Partly to ease Coflex into the ISS model, but mainly to strengthen his own executive team, Openshaw also offered Grealish a seat on the five-person ISS UK board as UK group director. It suited Grealish perfectly. He had been keen to give co-founder Samuels control of Coflex and was considering becoming chairman of the business, to let his deputy-MD take over, but Openshaw’s offer a fortnight into the acquisition came out of the blue. “Joe will do a great job and deserved his chance. I’ll continue to be involved in what I do best, which is building relationships. I know all the MDs across the group and will be dealing with a far wider clientlist, which benefits all the units, including Coflex.”
Like Samuels, other members of staff are likely to get opportunities to take more senior positions within the group, too. And employees have the added satisfaction of their shares transferring over to ISS. Again unusually, for the size of business Coflex was pre-sale, Grealish has always been keen to give staff ownership. “We’re one of the few businesses to offer 24% of the company to staff based on performance, and we have a 92% take-up rate on the five-year option, which is one of the highest you’ll find.

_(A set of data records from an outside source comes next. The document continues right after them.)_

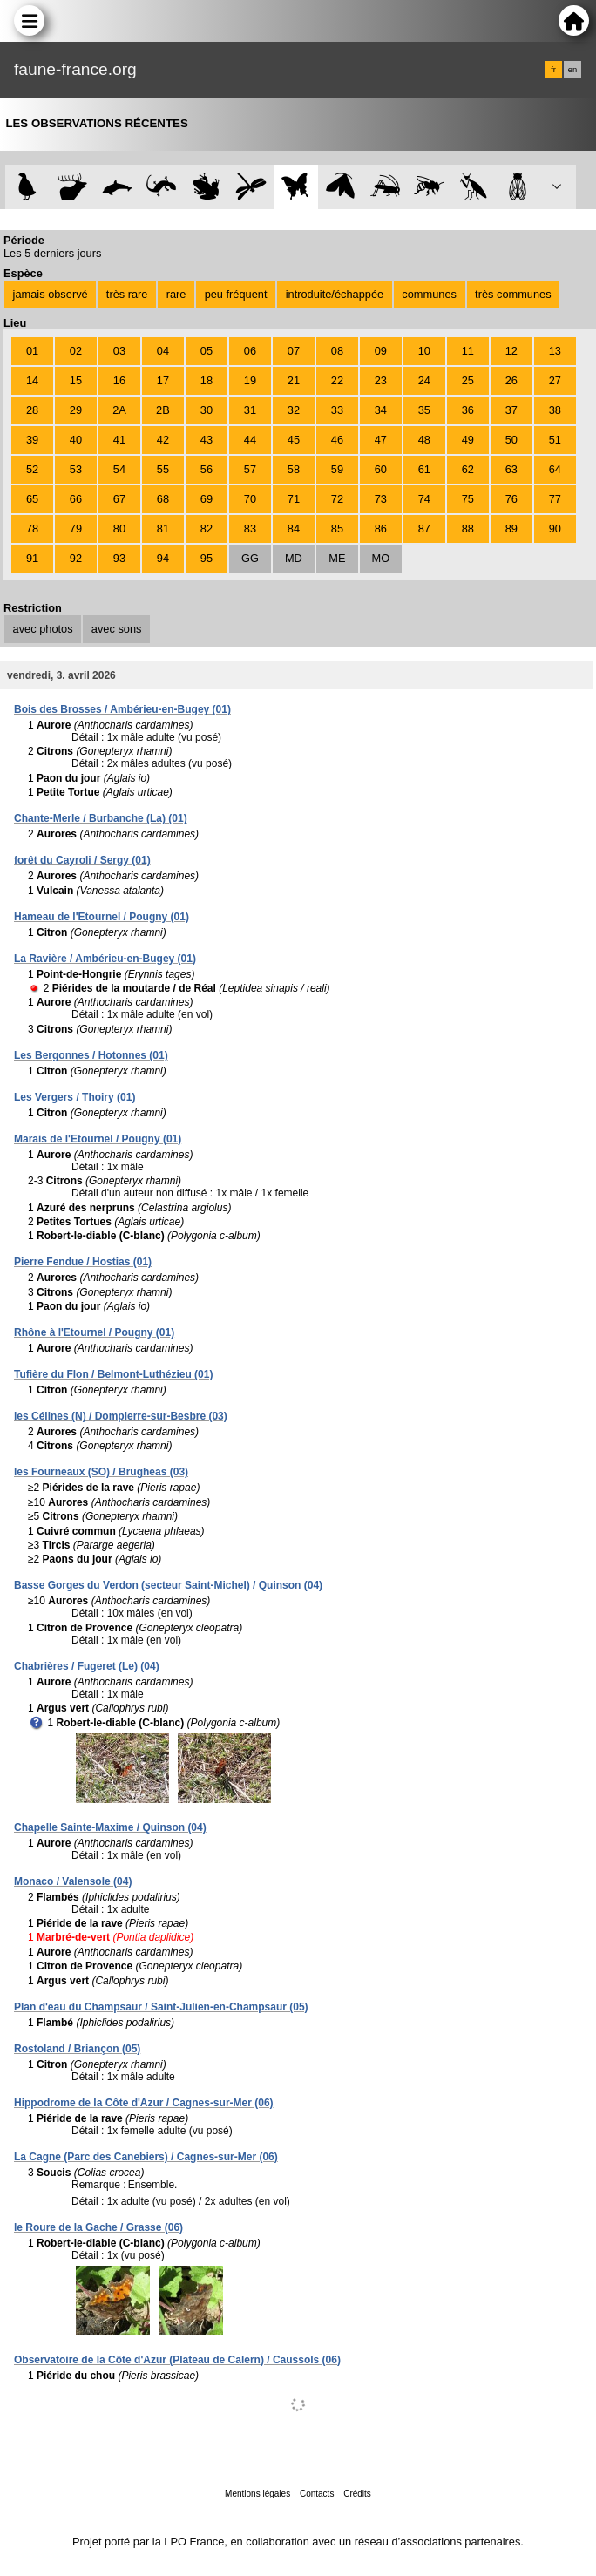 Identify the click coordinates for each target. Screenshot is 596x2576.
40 (76, 439)
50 (511, 439)
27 (555, 380)
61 (424, 469)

They’ll also now have the opportunity to participate in ISS shares.”
And finally, on the client acquisition side, Coflex is already reaping the benefits, with one of its biggest deals to date. “Coflex has won the right to offer a major global brand its management expertise. We were down to the last four prior to the sale,” he reveals, “and we then went on to win it.”
But while everything in the garden appears rosy, doesn’t Grealish think the entrepreneurial bug will get him again? A surveyor by trade, he feels he’s had his day as an owner-manager. “I’m 56 and could enjoy the next three to five years, putting my feet up and becoming a non-exec. I don’t think I’d ever want to start another Coflex.”